DIRECTIONS FOR THIS TASK: Restate every line below word for word, but drop each picture.

RECORDS PROVIDED section start

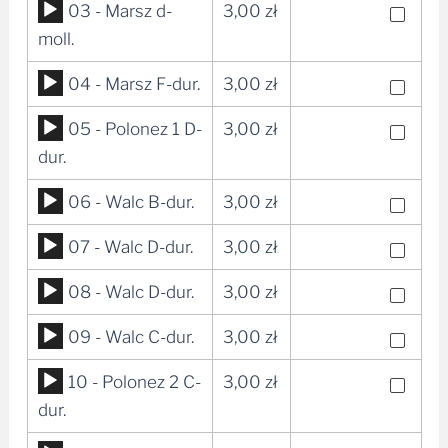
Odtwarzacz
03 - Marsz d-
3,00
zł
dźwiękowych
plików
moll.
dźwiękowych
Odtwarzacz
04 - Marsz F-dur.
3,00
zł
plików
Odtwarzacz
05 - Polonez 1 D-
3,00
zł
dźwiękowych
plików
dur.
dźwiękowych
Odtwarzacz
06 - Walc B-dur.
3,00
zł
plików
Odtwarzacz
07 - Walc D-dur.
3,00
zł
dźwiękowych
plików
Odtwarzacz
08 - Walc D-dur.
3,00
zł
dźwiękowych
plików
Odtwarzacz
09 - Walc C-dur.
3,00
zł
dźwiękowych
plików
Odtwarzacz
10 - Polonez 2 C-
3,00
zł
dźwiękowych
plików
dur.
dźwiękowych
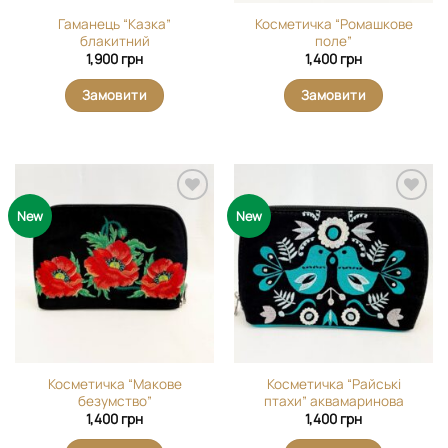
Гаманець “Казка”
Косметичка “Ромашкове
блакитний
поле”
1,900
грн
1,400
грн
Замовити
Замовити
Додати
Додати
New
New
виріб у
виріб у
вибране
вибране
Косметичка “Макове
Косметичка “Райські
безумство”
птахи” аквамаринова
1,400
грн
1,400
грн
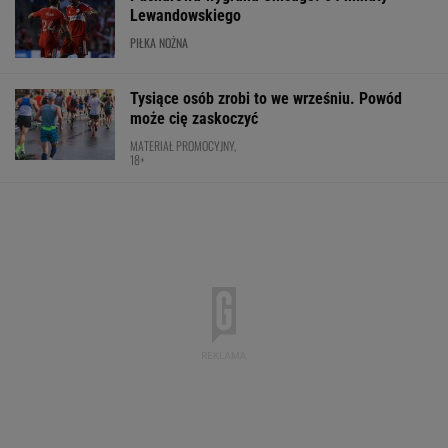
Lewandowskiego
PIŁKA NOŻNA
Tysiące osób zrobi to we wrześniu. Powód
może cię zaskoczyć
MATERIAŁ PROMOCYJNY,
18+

RECORDS PROVIDED section end

EXERCISE SOLUTION:
Odtwarzacz
03 - Marsz d-
3,00
zł
dźwiękowych
plików
moll.
dźwiękowych
Odtwarzacz
04 - Marsz F-dur.
3,00
zł
plików
Odtwarzacz
05 - Polonez 1 D-
3,00
zł
dźwiękowych
plików
dur.
dźwiękowych
Odtwarzacz
06 - Walc B-dur.
3,00
zł
plików
Odtwarzacz
07 - Walc D-dur.
3,00
zł
dźwiękowych
plików
Odtwarzacz
08 - Walc D-dur.
3,00
zł
dźwiękowych
plików
Odtwarzacz
09 - Walc C-dur.
3,00
zł
dźwiękowych
plików
Odtwarzacz
10 - Polonez 2 C-
3,00
zł
dźwiękowych
plików
dur.
dźwiękowych
Гаманець “Казка”
Косметичка “Ромашкове
блакитний
поле”
1,900
грн
1,400
грн
Замовити
Замовити
Додати
Додати
New
New
виріб у
виріб у
вибране
вибране
Косметичка “Макове
Косметичка “Райські
безумство”
птахи” аквамаринова
1,400
грн
1,400
грн
Lewandowskiego
PIŁKA NOŻNA
Tysiące osób zrobi to we wrześniu. Powód
może cię zaskoczyć
MATERIAŁ PROMOCYJNY,
18+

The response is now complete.